Finding yourself outdoors without an ice chest requires some ingenuity to keep ice cold. Take stock of the items you have available, and put them to good use. Insulation, reflection and the right location are all key factors in keeping ice cold for as long as possible.
Items you will need
Reflective material such as foil, folding windshield sun screen or plastic tarp
Place bagged, cubed ice inside a container such as an insulated or styrofoam cup. If you don’t have anything like this, a bucket, bowl or any waterproof container will work. For block ice, chip off the largest sized chunks that will fit within your container(s). To keep food cold, place it on top of the ice.
Place a can koozie, such as those for soda or beer cans, on the exterior of any container that it will fit around.
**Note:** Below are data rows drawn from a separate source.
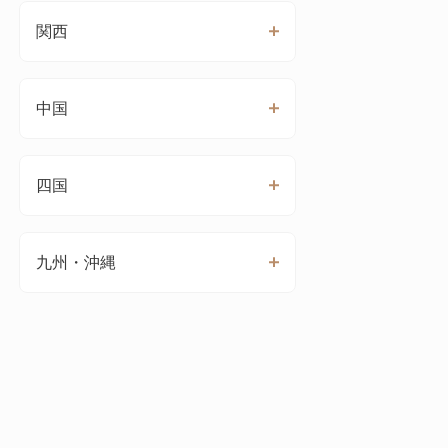
関西
中国
四国
九州・沖縄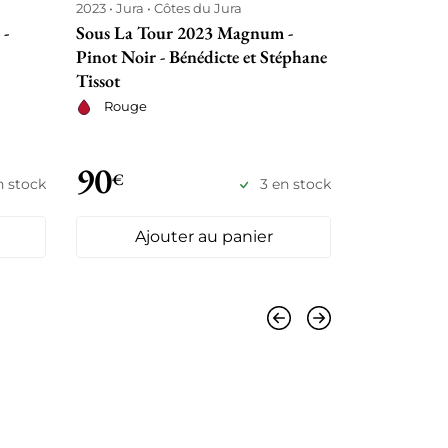
2023
Jura
Côtes du Jura
2023
Rhône
 -
Sous La Tour 2023 Magnum -
Condrieu 20
Pinot Noir - Bénédicte et Stéphane
l'Enfer - G
Tissot
Blanc se
Rouge
90
92
€
€
n stock
3 en stock
Ajouter au panier
Ajo
Précédent
Suivant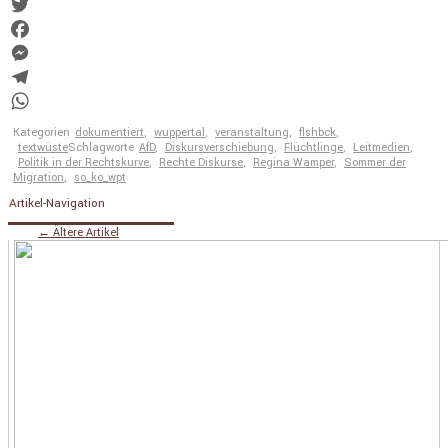
Link
Email
Twitter
Facebook
Messenger
Telegram
WhatsApp
Kategorien
dokumentiert
,
wuppertal
,
veranstaltung
,
flshbck
,
textwüste
Schlagworte
AfD
,
Diskursverschiebung
,
Flüchtlinge
,
Leitmedien
,
Politik in der Rechtskurve
,
Rechte Diskurse
,
Regina Wamper
,
Sommer der
Migration
,
so_ko_wpt
Artikel-Navigation
←
Ältere Artikel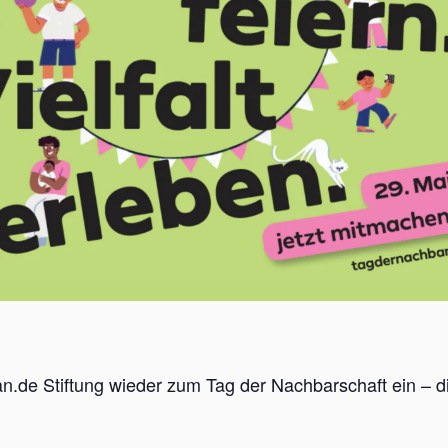
n.de Stiftung wieder zum Tag der Nachbarschaft ein – d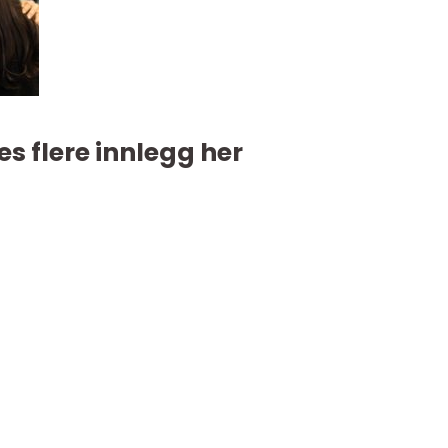
es flere innlegg her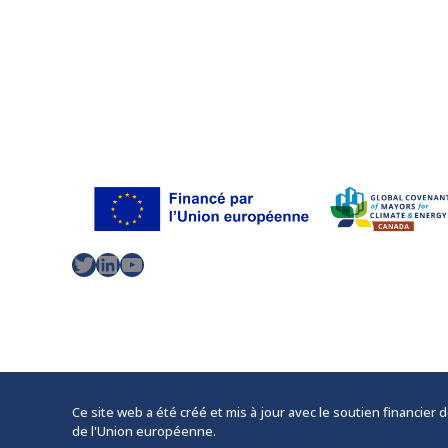
Twitter
LinkedIn
YouTube
Ce site web a été créé et mis à jour avec le soutien financie
de l'Union européenne.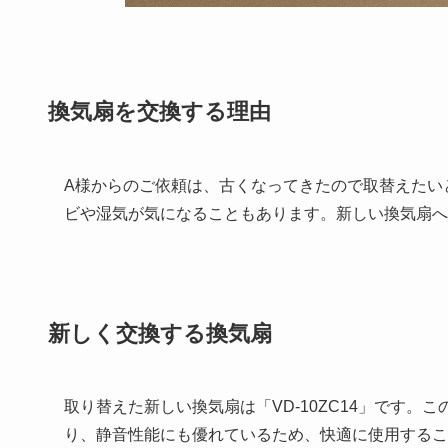
換気扇を交換する理由
A様からのご依頼は、古くなってきたので取替えたい
ビや湿気が気になることもあります。新しい換気扇へ
新しく交換する換気扇
取り替えた新しい換気扇は「VD-10ZC14」です
り、静音性能にも優れているため、快適に使用するこ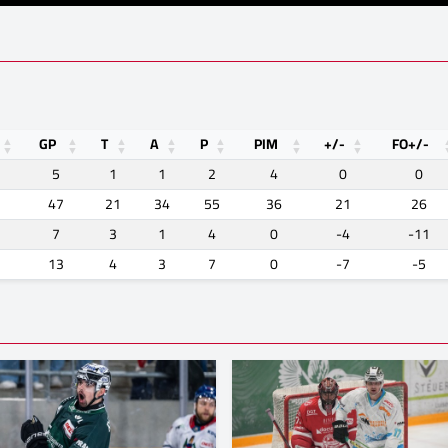
GP
T
A
P
PIM
+/-
FO+/-
5
1
1
2
4
0
0
47
21
34
55
36
21
26
7
3
1
4
0
-4
-11
13
4
3
7
0
-7
-5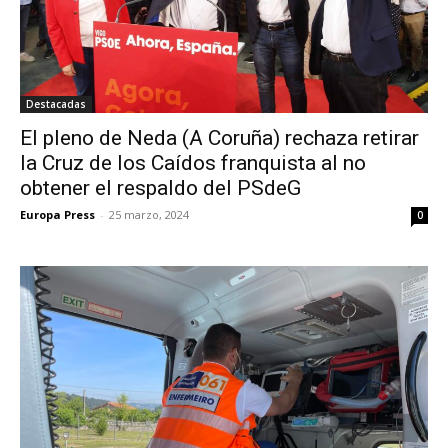
Destacadas
El pleno de Neda (A Coruña) rechaza retirar
la Cruz de los Caídos franquista al no
obtener el respaldo del PSdeG
Europa Press
-
25 marzo, 2024
0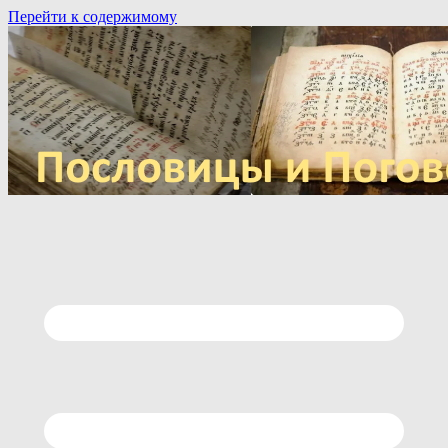
Перейти к содержимому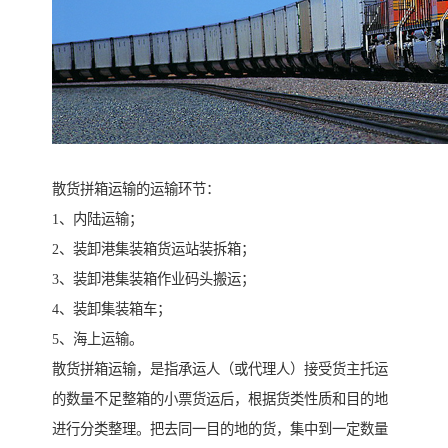
散货拼箱运输的运输环节：
1、内陆运输；
2、装卸港集装箱货运站装拆箱；
3、装卸港集装箱作业码头搬运；
4、装卸集装箱车；
5、海上运输。
散货拼箱运输，是指承运人（或代理人）接受货主托运
的数量不足整箱的小票货运后，根据货类性质和目的地
进行分类整理。把去同一目的地的货，集中到一定数量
Be creative— if the koozie will fit over the top of a graduated container and not the bottom, place it over the neck. The idea is to insulate as much of the container as possible.
Find a cool spot out of the sun to place your container(s). If you are camped close to a stream or lake, the water is usually the coolest place. Secure your container(s) between rocks, or tie to an anchor on shore.
Set your reflective material over the top of your container(s). This will deflect the sun's rays if your cool spot gets any light over time. If you placed your container in a stream, mold the foil over the top; if you are using a sun shield or tarp, tie it in place or secure with a rock.
- Don't take chances with perishable proteins. Meat and poultry need to be cooked as soon as possible if you do not have a way to keep it at a temperature below 40 degrees. Store the cooked protein in your makeshift cooler; this is safer than attempting to store raw meats.
- Keep a separate container for ice you will use in drinks. Don't store food in the same container you will use for beverage ice.
- To keep your ice cold after fashioning your makeshift cooler, handle it as little as possible. Keep it covered until you need it.
- For food storage without a cooler use several smaller containers rather than one big one. The less space there is for air to circulate around the food, the less cooling properties your makeshift ice chest will have.
- Periodically drain the water from your containers. Water will make the ice thaw more quickly.
- Larger chunks of ice stay colder longer so don't break up those cubes that have fused together.